_What you should do:_ For each line of the data below that includes the string "Wittstock", count one, and answer with the sum only.

(Collected data)
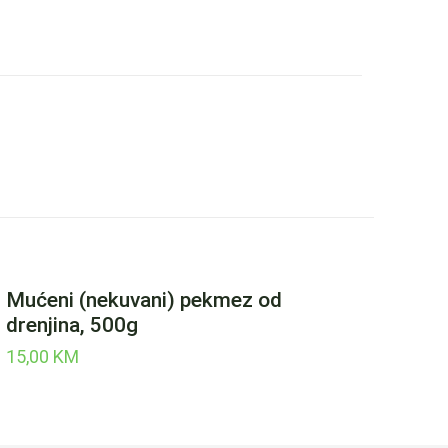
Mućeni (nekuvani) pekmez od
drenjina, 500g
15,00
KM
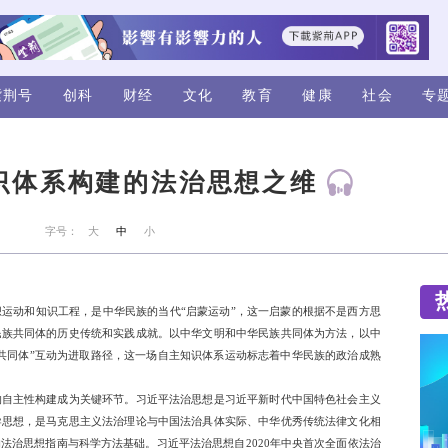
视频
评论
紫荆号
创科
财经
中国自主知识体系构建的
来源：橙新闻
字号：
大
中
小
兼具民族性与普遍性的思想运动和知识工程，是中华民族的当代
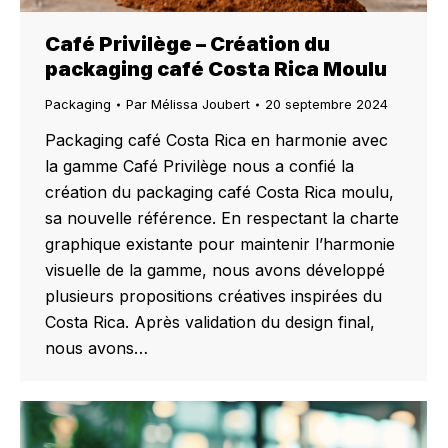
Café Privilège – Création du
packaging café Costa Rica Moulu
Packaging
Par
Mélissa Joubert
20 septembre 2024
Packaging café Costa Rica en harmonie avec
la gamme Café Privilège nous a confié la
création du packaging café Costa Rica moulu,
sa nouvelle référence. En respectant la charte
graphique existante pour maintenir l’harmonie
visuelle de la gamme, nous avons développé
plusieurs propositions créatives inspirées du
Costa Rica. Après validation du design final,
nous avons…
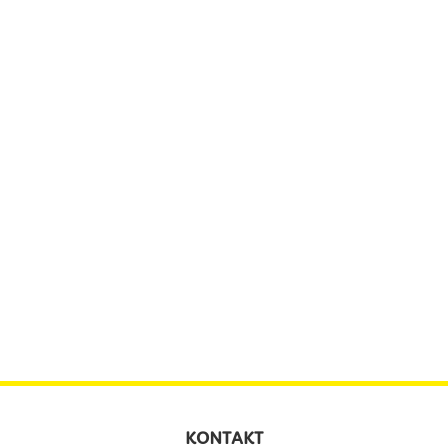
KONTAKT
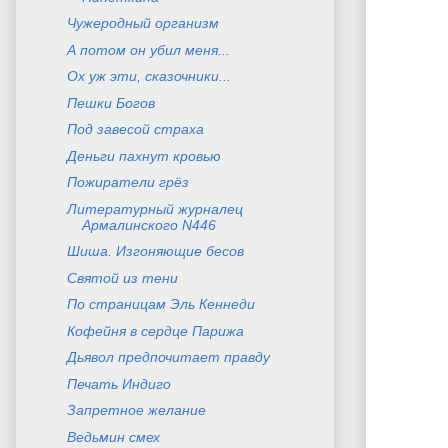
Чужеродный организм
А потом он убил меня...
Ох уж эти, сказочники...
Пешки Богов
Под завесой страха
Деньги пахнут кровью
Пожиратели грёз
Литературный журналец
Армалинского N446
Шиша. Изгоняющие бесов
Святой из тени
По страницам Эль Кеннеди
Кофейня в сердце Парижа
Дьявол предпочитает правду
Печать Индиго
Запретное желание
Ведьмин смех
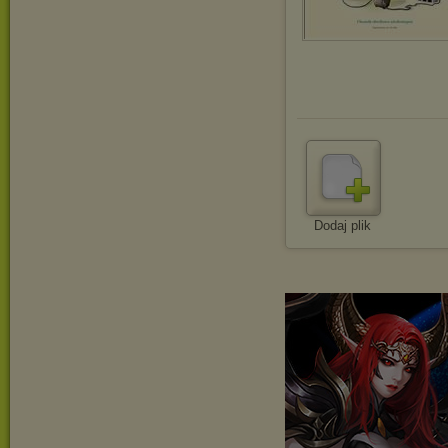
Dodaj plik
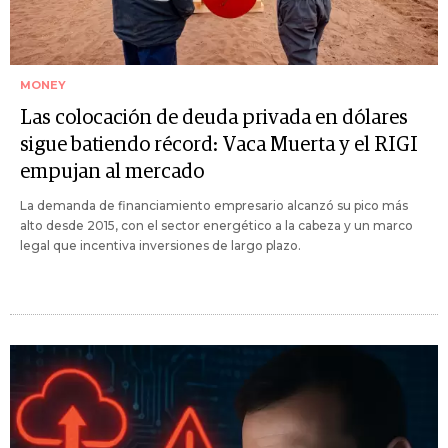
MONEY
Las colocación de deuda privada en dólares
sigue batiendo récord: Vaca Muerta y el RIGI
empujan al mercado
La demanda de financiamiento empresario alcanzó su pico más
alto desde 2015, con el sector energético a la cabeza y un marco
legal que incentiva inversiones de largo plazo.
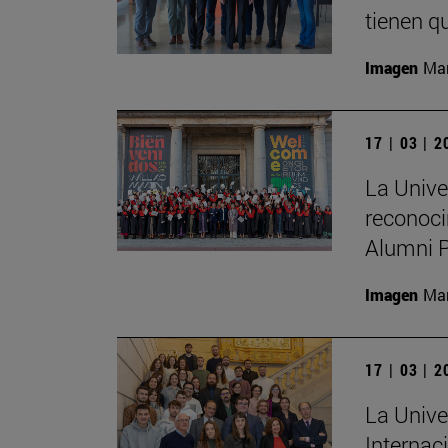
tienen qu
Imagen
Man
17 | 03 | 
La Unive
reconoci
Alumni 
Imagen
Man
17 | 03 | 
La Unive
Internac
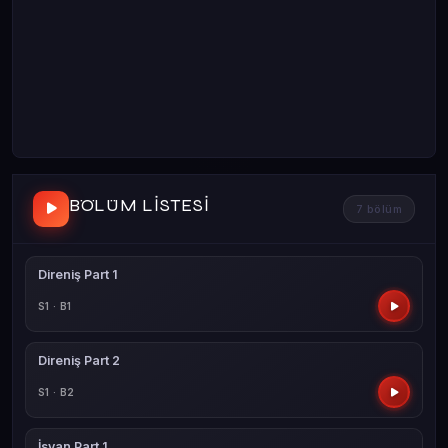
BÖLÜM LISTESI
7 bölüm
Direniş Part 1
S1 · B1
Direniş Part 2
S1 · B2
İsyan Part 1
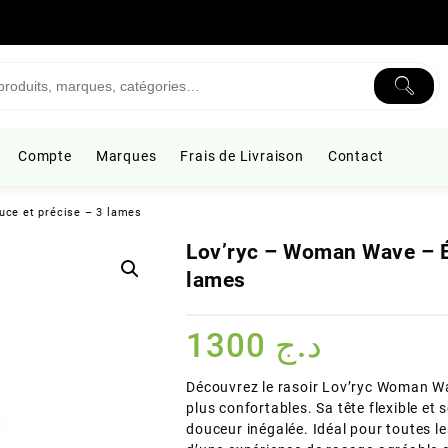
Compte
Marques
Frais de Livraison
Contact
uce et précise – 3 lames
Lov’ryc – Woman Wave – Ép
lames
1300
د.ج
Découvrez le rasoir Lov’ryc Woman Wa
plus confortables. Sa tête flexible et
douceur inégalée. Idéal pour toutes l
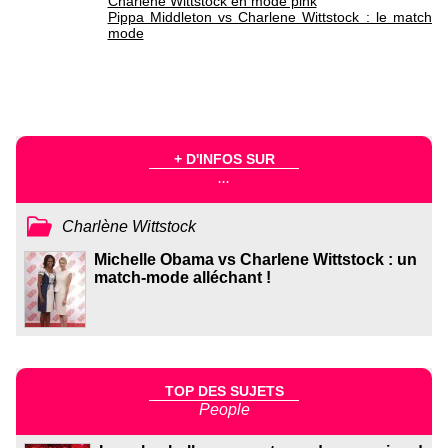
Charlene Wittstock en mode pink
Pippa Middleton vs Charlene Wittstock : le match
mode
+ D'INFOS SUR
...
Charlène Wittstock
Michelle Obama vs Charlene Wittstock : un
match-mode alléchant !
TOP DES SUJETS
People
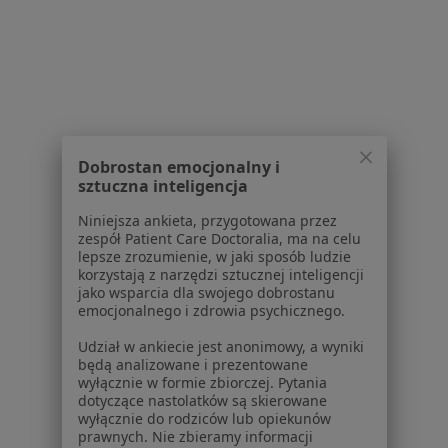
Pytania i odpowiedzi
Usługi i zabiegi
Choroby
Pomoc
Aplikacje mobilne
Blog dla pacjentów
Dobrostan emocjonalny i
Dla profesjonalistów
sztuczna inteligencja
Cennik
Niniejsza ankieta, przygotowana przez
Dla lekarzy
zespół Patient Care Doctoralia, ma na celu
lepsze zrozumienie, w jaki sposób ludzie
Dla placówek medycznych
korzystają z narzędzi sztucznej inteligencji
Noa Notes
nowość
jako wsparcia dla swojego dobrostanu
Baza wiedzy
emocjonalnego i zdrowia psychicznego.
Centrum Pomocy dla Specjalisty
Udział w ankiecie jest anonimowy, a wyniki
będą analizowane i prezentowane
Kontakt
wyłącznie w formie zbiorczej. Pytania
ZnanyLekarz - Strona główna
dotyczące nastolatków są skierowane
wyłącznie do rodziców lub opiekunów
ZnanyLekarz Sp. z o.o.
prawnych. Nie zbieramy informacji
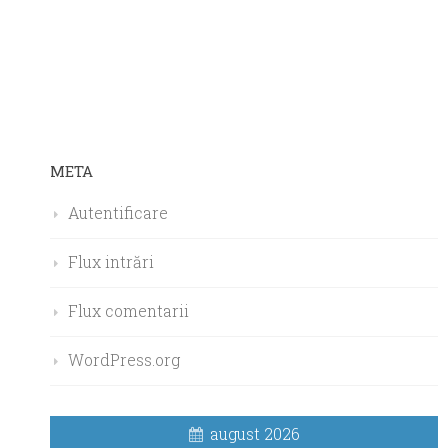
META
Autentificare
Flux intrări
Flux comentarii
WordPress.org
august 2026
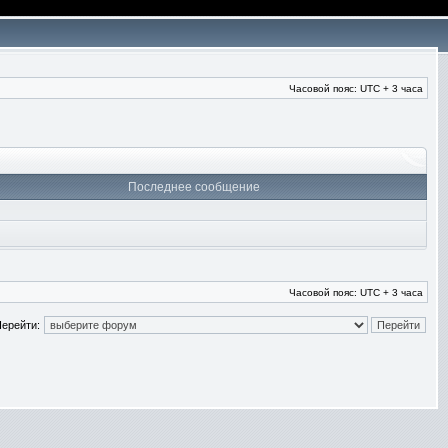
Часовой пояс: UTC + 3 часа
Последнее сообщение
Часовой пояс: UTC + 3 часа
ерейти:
--
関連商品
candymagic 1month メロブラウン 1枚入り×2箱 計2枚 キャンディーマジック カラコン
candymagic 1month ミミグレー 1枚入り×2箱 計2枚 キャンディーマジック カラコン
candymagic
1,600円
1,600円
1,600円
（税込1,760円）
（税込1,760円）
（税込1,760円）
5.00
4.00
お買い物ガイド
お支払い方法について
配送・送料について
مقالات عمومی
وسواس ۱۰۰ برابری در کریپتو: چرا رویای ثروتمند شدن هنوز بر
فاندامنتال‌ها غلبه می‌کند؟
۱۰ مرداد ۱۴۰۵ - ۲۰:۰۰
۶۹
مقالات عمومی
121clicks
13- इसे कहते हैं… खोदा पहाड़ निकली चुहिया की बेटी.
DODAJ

_Written answer:_ 4